**WHAT YOU HAVE TO DO:**
The first line of the entries through the line bearing "1-bis, del dlgs n. 33/2013": copy these lines exactly and return nothing else.

[Opening EXERCISE MATERIAL section]

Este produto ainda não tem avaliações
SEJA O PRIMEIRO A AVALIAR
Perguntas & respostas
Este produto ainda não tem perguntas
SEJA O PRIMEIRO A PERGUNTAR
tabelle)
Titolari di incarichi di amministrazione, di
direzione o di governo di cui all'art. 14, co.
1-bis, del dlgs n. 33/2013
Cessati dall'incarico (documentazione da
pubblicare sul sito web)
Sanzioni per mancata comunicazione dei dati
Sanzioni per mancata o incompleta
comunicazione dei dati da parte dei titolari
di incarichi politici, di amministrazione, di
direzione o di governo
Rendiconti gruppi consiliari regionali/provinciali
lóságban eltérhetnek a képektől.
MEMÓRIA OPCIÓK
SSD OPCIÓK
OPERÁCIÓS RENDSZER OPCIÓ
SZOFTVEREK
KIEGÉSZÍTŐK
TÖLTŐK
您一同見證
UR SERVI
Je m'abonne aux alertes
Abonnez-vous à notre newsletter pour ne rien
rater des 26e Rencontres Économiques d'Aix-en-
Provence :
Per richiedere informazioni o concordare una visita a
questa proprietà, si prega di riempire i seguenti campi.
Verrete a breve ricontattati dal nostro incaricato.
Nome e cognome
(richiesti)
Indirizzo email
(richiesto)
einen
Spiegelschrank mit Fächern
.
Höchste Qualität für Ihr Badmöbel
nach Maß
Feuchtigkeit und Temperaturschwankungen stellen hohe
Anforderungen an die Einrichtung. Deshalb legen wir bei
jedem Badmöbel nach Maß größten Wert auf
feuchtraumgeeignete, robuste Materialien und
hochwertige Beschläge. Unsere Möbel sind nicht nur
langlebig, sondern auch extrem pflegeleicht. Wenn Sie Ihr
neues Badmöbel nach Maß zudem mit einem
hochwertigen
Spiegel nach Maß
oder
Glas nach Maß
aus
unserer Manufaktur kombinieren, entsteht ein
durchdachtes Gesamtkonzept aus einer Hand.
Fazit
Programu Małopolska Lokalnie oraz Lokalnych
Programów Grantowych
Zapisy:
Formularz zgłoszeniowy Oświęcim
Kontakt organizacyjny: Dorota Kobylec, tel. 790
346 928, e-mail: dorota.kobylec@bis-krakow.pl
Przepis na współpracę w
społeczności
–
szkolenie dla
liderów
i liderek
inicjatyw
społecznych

[Closing EXERCISE MATERIAL section]

**TASK RESPONSE:**
Este produto ainda não tem avaliações
SEJA O PRIMEIRO A AVALIAR
Perguntas & respostas
Este produto ainda não tem perguntas
SEJA O PRIMEIRO A PERGUNTAR
tabelle)
Titolari di incarichi di amministrazione, di
direzione o di governo di cui all'art. 14, co.
1-bis, del dlgs n. 33/2013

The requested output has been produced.